Simulating climates in growth chambers – Developing temperature regimes
This post is part of the series Simulating Climates in Growth Chambers.
The choice of a point on the map representing your target climate is somewhat subjective, but there are reasons not to worry too much about this. Firstly, there is a similarity of patterns for locations in Western North America with continental climates, as indicated in the graph below. Secondly, we have always been more interested in the responses of genotypes relative to each other, rather than their absolute responses to the climate regimes. A third argument is that the averages affect plants far less than the extremes. Based on the monthly average temperatures obtained from ClimateBC for three chosen points on the map (indicated by *in the graph), a baseline curve was derived, and idealized curves can be derived by adding or subtracting a set number of degrees. The following graph shows how the (thick brown) baseline curve compares to several curves of real locations, as well as to the curve of weekly average temperatures (thin brown), which were obtained by interpolation.
On this weekly temperature average, we superimpose a daily variation. Initially, we chose a daily range between 12 and 15 °C, which is representative for the three chosen climate points between April 15 and October 15, the period we chose to represent one growing season. In the field, sites with a mean annual temperature (MAT) between 4 and 5°C produce optimal growth for lodgepole pine (Wang et al. 20061). Warmer climates result in decreased growth. However, a similar set of lodgepole pine populations grown in controlled climate chambers under temperature regimes from 1 to 13°C (MAT) reveal neither plant stress nor decreased growth in the warmest regimes. Likely, there was not enough ‘weather’ in our simulated climates. This makes intuitive sense if we think about representing a climate of MAT 6 by programming a constant 6°C: this is not realistic. Neither is it realistic to keep the daily average and range nearly constant. Plants adjust to the higher average temperatures by permanent modifications in their physiology and metabolism, and deal with deviations from the averages through plasticity. When the capacity to adapt using a plastic response is exceeded, survival is at stake and differences in the ability to cope are revealed. The capacity of a plant to respond to stress will depend on the background signal of past average temperatures and extremes. Yet significant plant mortality leads to loss of data, so we try to avoid it. This is the fine line we are skirting when trying to make temperature regimes ‘realistic’. The way the climate is perceived by the plant is more important than the absolute values of temperatures. Yet we want to evaluate stress levels in terms of factors that have relevance in the field.
In a second iteration of the lodgepole pine experiment designed to produce response curves, the daily sinusoidal pattern, identical for all MAT, was overlaid on the seasonal trend in two alternating phases: a 3-day warm phase with large temperature variation, mimicking sunny days, and a 4-day cool phase with smaller diurnal fluctuations to mimic cloudy days.
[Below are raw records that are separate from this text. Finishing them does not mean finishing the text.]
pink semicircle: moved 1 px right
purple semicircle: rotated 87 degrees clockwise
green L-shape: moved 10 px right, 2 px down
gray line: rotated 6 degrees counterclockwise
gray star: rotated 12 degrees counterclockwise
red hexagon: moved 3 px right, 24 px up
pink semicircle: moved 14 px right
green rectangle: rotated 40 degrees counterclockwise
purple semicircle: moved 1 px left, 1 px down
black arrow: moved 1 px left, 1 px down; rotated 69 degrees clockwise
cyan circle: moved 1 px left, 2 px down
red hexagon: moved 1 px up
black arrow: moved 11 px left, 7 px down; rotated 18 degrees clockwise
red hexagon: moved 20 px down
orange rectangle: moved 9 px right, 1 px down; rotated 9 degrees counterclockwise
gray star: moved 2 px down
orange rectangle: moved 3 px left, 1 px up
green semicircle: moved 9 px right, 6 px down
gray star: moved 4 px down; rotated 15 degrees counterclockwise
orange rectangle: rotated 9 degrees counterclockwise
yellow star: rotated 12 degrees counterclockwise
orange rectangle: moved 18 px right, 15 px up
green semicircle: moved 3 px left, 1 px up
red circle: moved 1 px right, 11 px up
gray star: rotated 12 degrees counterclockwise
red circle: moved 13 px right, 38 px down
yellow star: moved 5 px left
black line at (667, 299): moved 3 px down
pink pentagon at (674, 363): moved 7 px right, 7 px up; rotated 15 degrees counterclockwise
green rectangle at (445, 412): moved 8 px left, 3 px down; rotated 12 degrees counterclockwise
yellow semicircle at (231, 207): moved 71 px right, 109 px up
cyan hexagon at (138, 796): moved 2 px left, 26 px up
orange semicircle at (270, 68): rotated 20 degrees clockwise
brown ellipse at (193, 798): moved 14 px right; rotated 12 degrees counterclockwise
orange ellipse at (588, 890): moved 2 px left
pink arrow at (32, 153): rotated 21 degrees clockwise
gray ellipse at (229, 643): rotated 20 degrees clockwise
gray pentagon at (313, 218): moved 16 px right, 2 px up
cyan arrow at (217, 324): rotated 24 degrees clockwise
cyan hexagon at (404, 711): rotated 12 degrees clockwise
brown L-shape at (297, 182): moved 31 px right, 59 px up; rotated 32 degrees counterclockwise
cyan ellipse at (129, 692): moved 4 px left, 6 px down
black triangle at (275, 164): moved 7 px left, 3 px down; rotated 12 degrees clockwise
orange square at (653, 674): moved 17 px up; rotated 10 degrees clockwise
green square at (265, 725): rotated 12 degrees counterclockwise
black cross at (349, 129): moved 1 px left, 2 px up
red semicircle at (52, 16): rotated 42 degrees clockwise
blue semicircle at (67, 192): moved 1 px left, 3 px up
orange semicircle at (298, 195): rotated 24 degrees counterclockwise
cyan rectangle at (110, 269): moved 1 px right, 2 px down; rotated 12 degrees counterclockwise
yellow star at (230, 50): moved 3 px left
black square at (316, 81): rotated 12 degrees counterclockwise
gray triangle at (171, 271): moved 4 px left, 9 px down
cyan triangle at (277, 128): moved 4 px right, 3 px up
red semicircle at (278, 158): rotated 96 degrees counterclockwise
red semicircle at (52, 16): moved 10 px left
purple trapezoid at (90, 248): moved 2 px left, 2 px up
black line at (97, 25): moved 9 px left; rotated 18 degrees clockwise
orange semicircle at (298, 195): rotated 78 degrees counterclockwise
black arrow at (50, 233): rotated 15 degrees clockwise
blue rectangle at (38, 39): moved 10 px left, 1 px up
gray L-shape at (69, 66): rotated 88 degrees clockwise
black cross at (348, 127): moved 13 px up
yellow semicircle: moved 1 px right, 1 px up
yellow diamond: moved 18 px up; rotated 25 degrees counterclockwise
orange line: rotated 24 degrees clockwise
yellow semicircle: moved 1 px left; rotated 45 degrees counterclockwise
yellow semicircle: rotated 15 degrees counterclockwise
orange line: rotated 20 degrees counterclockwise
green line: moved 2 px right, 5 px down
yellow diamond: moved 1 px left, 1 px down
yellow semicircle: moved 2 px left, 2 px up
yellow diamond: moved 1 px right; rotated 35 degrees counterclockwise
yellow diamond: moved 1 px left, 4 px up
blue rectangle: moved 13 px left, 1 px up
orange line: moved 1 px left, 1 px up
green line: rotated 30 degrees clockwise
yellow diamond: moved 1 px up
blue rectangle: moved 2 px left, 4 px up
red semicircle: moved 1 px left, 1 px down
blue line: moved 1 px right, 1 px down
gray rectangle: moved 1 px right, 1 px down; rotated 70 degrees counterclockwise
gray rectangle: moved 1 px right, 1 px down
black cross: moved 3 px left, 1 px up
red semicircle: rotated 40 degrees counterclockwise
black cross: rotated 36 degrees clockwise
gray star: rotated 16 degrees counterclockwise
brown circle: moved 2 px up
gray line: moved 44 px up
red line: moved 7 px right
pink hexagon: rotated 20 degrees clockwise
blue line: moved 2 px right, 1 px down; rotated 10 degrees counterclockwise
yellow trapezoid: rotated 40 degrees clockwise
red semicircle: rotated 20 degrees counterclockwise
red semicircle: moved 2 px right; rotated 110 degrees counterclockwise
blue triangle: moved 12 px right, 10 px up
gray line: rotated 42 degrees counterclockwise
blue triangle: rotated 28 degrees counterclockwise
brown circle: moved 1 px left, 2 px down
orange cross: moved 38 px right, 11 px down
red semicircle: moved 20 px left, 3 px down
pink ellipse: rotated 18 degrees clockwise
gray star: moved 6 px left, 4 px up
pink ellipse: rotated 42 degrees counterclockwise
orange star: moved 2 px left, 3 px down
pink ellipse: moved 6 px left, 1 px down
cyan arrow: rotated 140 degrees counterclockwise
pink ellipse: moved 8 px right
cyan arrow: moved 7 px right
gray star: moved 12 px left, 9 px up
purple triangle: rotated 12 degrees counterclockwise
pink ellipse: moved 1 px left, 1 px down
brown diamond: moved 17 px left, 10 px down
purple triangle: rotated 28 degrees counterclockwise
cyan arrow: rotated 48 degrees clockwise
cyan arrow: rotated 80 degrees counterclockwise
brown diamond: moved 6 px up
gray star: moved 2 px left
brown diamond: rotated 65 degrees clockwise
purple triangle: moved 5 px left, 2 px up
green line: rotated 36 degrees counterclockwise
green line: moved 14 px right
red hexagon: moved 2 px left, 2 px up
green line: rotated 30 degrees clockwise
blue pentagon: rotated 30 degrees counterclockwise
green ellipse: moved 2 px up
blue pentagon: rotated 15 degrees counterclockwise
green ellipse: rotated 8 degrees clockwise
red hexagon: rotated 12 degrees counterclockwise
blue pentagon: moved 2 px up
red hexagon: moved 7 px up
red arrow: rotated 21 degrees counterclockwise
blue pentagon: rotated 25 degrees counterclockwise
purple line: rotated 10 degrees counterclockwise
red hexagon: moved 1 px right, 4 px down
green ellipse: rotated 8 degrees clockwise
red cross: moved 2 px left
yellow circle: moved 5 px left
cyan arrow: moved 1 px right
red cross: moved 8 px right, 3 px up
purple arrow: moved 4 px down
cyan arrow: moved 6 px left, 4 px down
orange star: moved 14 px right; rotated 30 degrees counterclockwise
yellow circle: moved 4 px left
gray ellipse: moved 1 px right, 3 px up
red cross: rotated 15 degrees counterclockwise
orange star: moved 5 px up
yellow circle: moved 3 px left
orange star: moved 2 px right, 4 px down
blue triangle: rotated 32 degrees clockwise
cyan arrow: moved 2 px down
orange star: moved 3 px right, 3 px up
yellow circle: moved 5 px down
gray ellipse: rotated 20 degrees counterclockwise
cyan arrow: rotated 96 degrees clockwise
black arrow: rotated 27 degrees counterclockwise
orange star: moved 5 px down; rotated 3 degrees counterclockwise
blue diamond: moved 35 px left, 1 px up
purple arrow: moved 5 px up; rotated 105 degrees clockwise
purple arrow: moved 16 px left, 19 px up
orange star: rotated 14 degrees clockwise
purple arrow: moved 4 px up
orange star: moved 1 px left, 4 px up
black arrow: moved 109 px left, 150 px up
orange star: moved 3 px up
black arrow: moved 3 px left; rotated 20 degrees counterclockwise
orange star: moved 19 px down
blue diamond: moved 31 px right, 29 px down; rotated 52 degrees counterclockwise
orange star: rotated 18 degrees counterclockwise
The analog temperature chart on the side gives a visual impression of these two phases for MAT13. Both diurnal range (between 8 and 23 °C) and daily average temperature were manipulated to achieve this goal. Weekly averages of temperature and daily range were maintained at their respective baselines. The result was a more realistic absolute maximum temperature in August of 35.4°C for MAT07. This is very close to 35.2°C, which is the absolute maximum in August in Vernon North weather station between 2006 and 2012. Indeed, absolute maximum temperature was the criterion around which the ranges were developed.
Extreme events play a large role in the response of plants to present and future climates. The background trend determines the pre-conditioning of the plants, and therefore the response to the extreme event. Both trends and extreme events need to be simulated carefully, close to the level of tolerance, to reveal differences in population response determining which populations survive and which ones don’t. Next I’ll cover moisture regimes.
Wang, T., A. Hamann, A. Yanchuk, G. A. O’Neill and S. N. Aitken. 2006. Use of response functions in selecting lodgepole pine populations for future climates. Global Change Biology 12: 2404–2416.